DOI: https://doi.org/10.20529/IJME.2013.004
The IJME Fourth National Bioethics Conference (NBC), organised by the Forum for Medical Ethics Society (FMES), Mumbai, in collaboration with the University of Hyderabad, Hyderabad, and the Council for Social Development, Hyderabad, was held from December 6 to 8, 2012, in Hyderabad.
The NBC saw the coming together of around 370 participants from different corners of the country and the globe. The participants included health practitioners, researchers, activists, social scientists, policy makers and students. The theme of the conference was ‘Ethics and regulatory challenges in health research’. Over the three days of the meet there were debates, discussions and deliberations on various aspects of this subject.
Professor Ramkrishna Ramaswamy, Vice Chancellor, University of Hyderabad, Hyderabad inaugurated the conference with the release of a publication on ethics.‘Towards a history of bioethics in India (1980-2010): mapping the field’ by Maithreyi MR, Centre for Studies in Ethics and Rights, Mumbai, documents the trajectory of the bioethics movement in India. Professor Ramaswamy underscored the importance of organising NBCs in university settings as it opens up vistas for its students and faculty, besides offering an opportunity to engage with the evolving bioethics discourse.
The inaugural session focussed on the history of the conference, the rationale for its existence, and the relevance of the theme, especially as India is becoming a hub for international drug trials, a number of which raised ethical concerns.
In his address, Amar Jesani, Editor, Indian Journal of Medical Ethics, dwelt on the paradox that haunts research in contemporary India. Regulatory mechanisms are weak and insufficient in several places in the country; while in other areas, there is excessive scrutiny. This uneven quality of regulation is detrimental to good research.

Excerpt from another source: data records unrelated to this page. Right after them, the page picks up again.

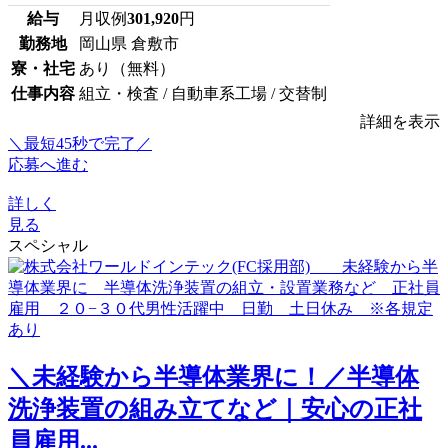
給与
月収例
301,920
円
勤務地
岡山県 倉敷市
寮・社宅
あり（無料）
仕事内容
組立・検査 / 自動車系工場 / 交替制
詳細を表示
＼最短45秒で完了／
応募へ進む
詳しく
見る
スペシャル
＼未経験から半導体業界に！／半導体
洗浄装置の組み立てなど｜安心の正社
員雇用...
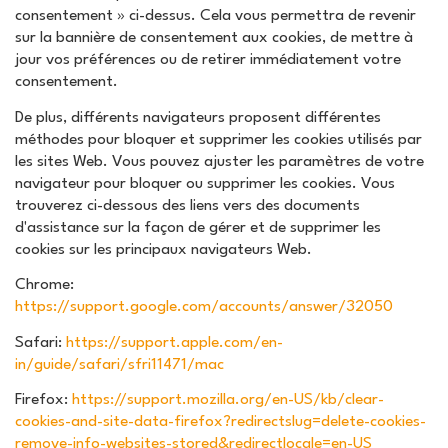
consentement » ci-dessus. Cela vous permettra de revenir
sur la bannière de consentement aux cookies, de mettre à
jour vos préférences ou de retirer immédiatement votre
consentement.
De plus, différents navigateurs proposent différentes
méthodes pour bloquer et supprimer les cookies utilisés par
les sites Web. Vous pouvez ajuster les paramètres de votre
navigateur pour bloquer ou supprimer les cookies. Vous
trouverez ci-dessous des liens vers des documents
d'assistance sur la façon de gérer et de supprimer les
cookies sur les principaux navigateurs Web.
Chrome:
https://support.google.com/accounts/answer/32050
Safari:
https://support.apple.com/en-
in/guide/safari/sfri11471/mac
Firefox:
https://support.mozilla.org/en-US/kb/clear-
cookies-and-site-data-firefox?redirectslug=delete-cookies-
remove-info-websites-stored&redirectlocale=en-US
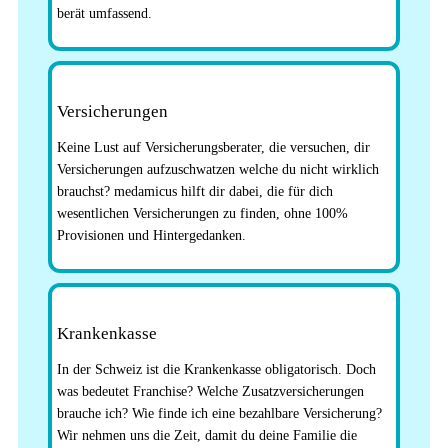
berät umfassend.
Versicherungen
Keine Lust auf Versicherungsberater, die versuchen, dir
Versicherungen aufzuschwatzen welche du nicht wirklich
brauchst? medamicus hilft dir dabei, die für dich
wesentlichen Versicherungen zu finden, ohne 100%
Provisionen und Hintergedanken.
Krankenkasse
In der Schweiz ist die Krankenkasse obligatorisch. Doch
was bedeutet Franchise? Welche Zusatzversicherungen
brauche ich? Wie finde ich eine bezahlbare Versicherung?
Wir nehmen uns die Zeit, damit du deine Familie die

Dr GVS Murthy, Director, Indian Institute of Public Health, Hyderabad, stressed researchers’ ethical responsibility to report all study findings, including failures and limitations. We should not allow the research agenda to be hijacked by funders. It is our collective ethical duty to make research transparent. This point was reiterated by several others at the conference. Transparency in research, an ethical goal in itself, would ensure continuity in research and cut down duplication of efforts. Dr Murthy flagged the three ‘R’s of research ethics which he insisted should not get lost in oversight: respect for individuals/participants; rights of individuals/participants; and regulation – both self-regulation and regulation by external mechanisms of the system.
Dr PM Bhargava, Chairman, Council for Social Development, Hyderabad, focused on the need to distinguish between ethics, morality and law. Ethics becomes important when there is a gap in the law and an absence of other regulatory mechanisms. To that extent, ethics and law are not synonymous. Dr Bhargava shared a 10-point agenda on how to make research more ethical: failures and limitations must be published; the increasing commercialisation of healthcare should be checked; touts should be banned from recruiting participants for trials; the influence of pharmaceutical companies on national governments should be monitored; researchers’ funding with drug companies should be transparent; payment to research participants should be standardised; all institutional ethics committees (IECs) should be regulated by a higher body, possibly at the state level; there should be provision of fast tracking approval for drugs relevant to the local context; there should be more effort to ensure post-trial access for participants; political vested interests should not be allowed to influence research.
Dr GN Rao, Founder and Chairperson, LV Prasad Eye Institute, Hyderabad, pointed out that several professions have their own codes of conduct. Such codes are as important as self-regulation is. He urged the Indian Medical Association to take more responsibility for implementing the code of ethics.
Dr Rao noted that bioethics is not about clinical ethics alone. It refers to biotechnology, law, community, end-of-life issues, and other aspects of our daily lives. The purview of bioethics and its debates should extend further than they do today. An audience member suggested that while bioethics has focused on research ethics, clinical ethics cannot be overlooked; however, looking at clinical ethics in isolation will not solve the problem either. The need is to bridge this gap between research and clinical ethics that exists within the current bioethics movement.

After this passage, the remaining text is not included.